しかし、ビジネスの本場・シリコンバレーでは、スタートアップは以下のような明確な定義を持っているのです。

1.新しいビジネスモデル
2.急速な成長
3.イグジット(投資した資金の回収)を目指す
4.一時的な集合体

ここで特に重要になるのが、「1.新しいビジネスモデル」
既存の事業を踏襲するような形では、スタートアップとは呼べない。これまでになかったビジネスモデルを生み出すことこそ、スタートアップの存在意義だという認識を強く感じます。

近年日本では、スタートアップを支援する施設「インキュベーション」が徐々に増えてきました。
今後は、シリコンバレーをはじめとしたスタートアップ先進地域の影響を受け、スタートアップの定義がより明確になっていくことが予想されます。

日本の競争力は「スタートアップ」にかかっている

今のところ、日本ではベンチャー企業とスタートアップの明確な違いはなく、どちらも「新しい領域でビジネスを行う若い会社」程度の定義づけしかされていません。ちなみに、どちらも法律的には中小企業です。

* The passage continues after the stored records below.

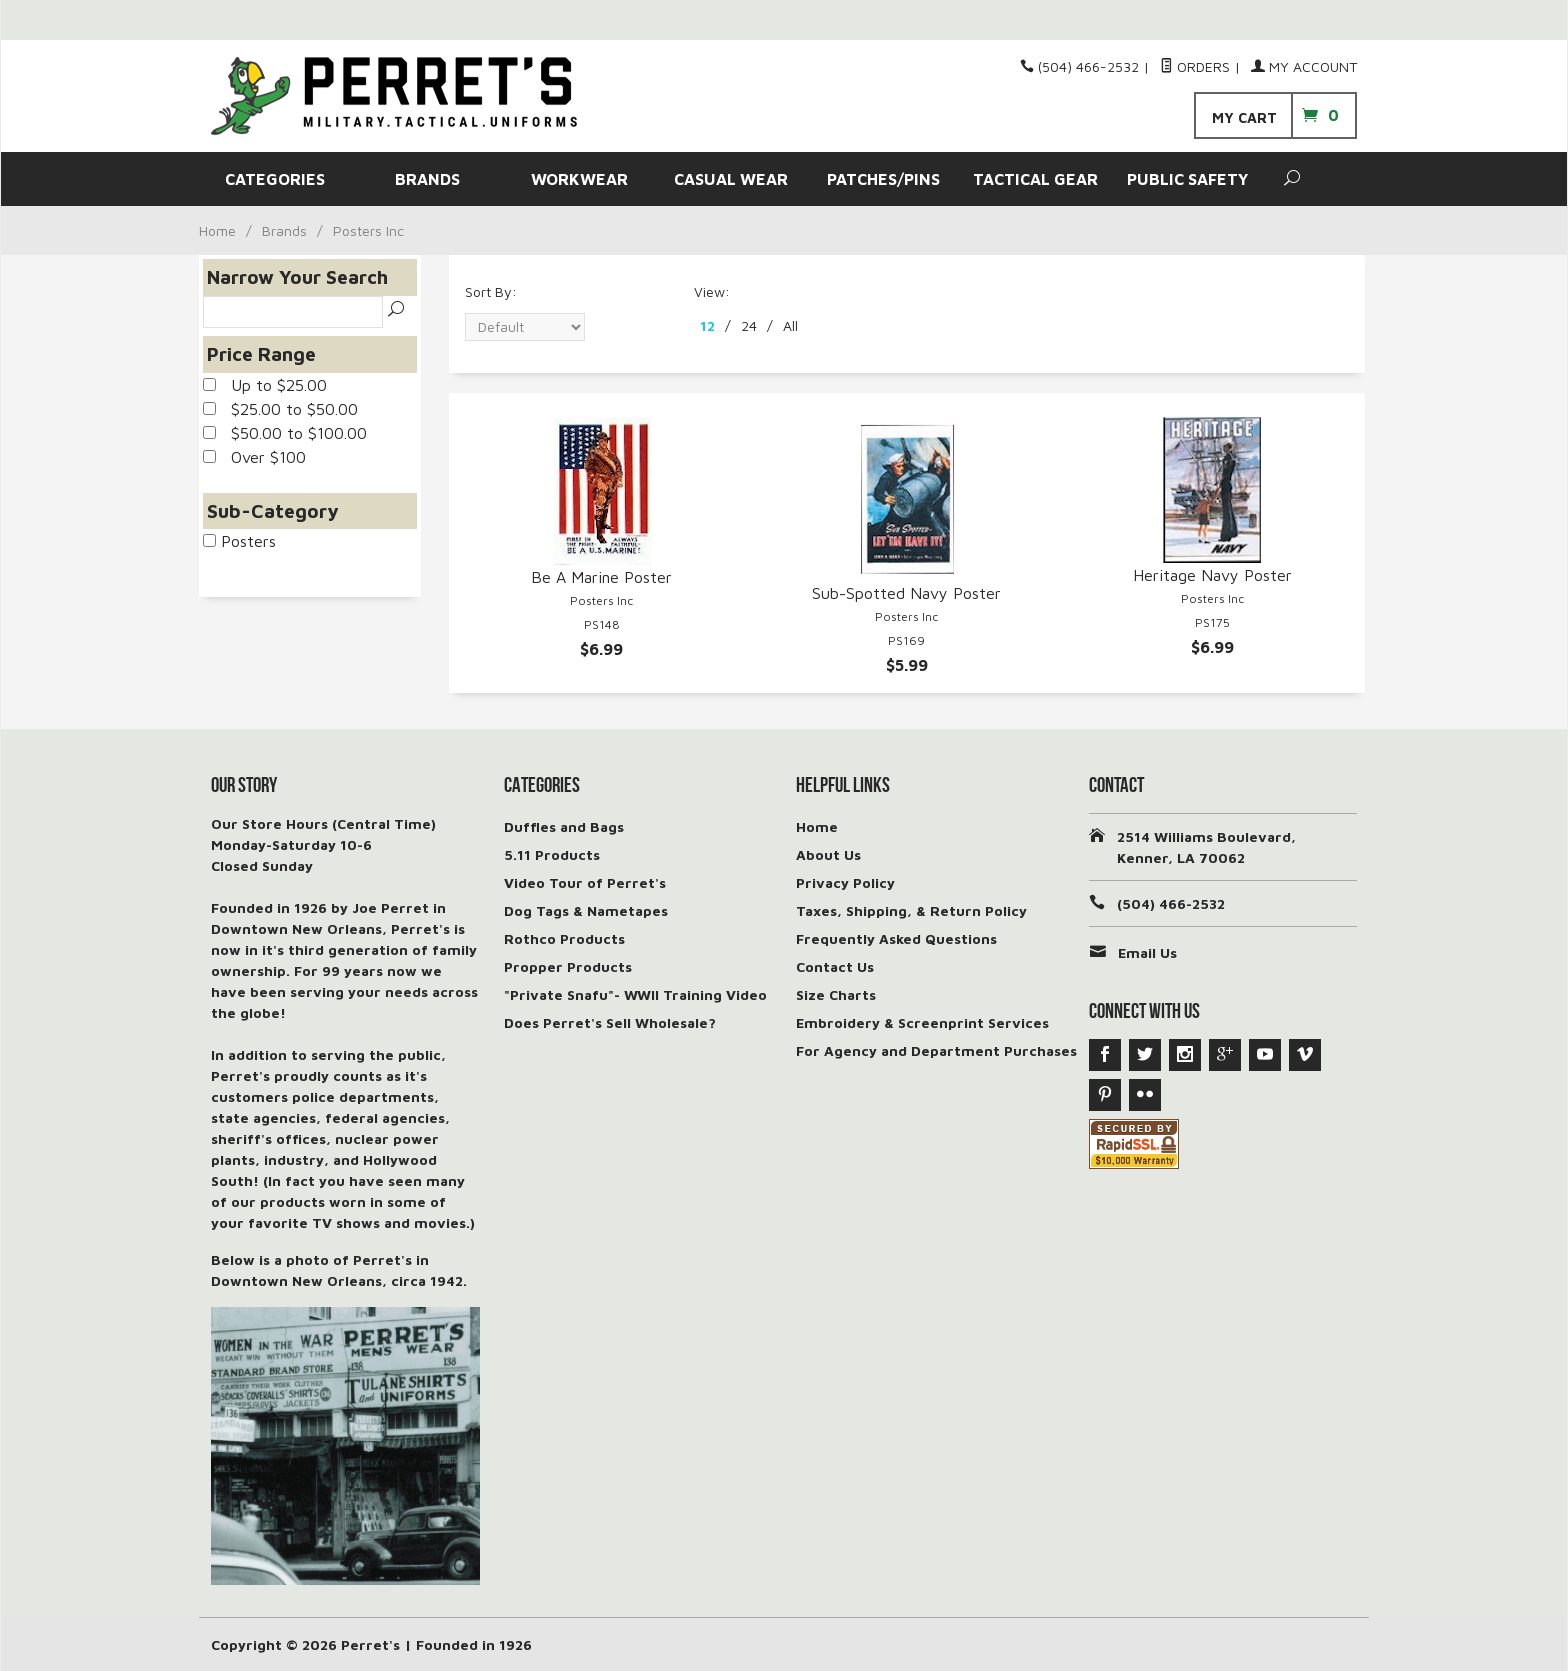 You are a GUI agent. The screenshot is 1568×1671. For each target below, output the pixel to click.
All (790, 325)
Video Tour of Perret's (585, 882)
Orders (1195, 66)
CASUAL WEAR (731, 179)
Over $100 (254, 457)
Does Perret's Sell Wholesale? (610, 1022)
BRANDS (427, 179)
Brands (284, 230)
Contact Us (835, 966)
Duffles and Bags (564, 826)
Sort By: (491, 291)
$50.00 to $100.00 (285, 433)
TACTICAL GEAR (1035, 179)
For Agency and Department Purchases (936, 1050)
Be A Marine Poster (601, 577)
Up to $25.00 (265, 385)
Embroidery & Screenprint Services (922, 1022)
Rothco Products (564, 938)
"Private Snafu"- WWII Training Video (635, 994)
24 (749, 325)
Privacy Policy (845, 882)
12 (707, 325)
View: (712, 291)
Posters (239, 541)
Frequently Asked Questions (896, 938)
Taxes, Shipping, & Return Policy (911, 910)
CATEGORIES (275, 179)
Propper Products (568, 966)
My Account (1304, 66)
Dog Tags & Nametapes (586, 910)
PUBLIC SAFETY (1187, 179)
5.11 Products (552, 854)
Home (217, 230)
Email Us (1147, 952)
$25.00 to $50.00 (280, 409)
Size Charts (836, 994)
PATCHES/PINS (883, 179)
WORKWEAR (579, 179)
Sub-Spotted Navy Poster (906, 593)
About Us (828, 854)
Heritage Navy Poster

しかしこれから、日本企業が競争力を持って世界の企業と渡り合っていくためには、スタートアップの定義をしっかりと固め、新規領域を開拓していくことが必要不可欠になります。スタートアップ支援をどれだけ充実させるかが今後の課題になるでしょう。

今回の記事を読んで、ベンチャー企業やスタートアップに興味を持った方は、今後の動向に注目してみるのもいいかもしれません。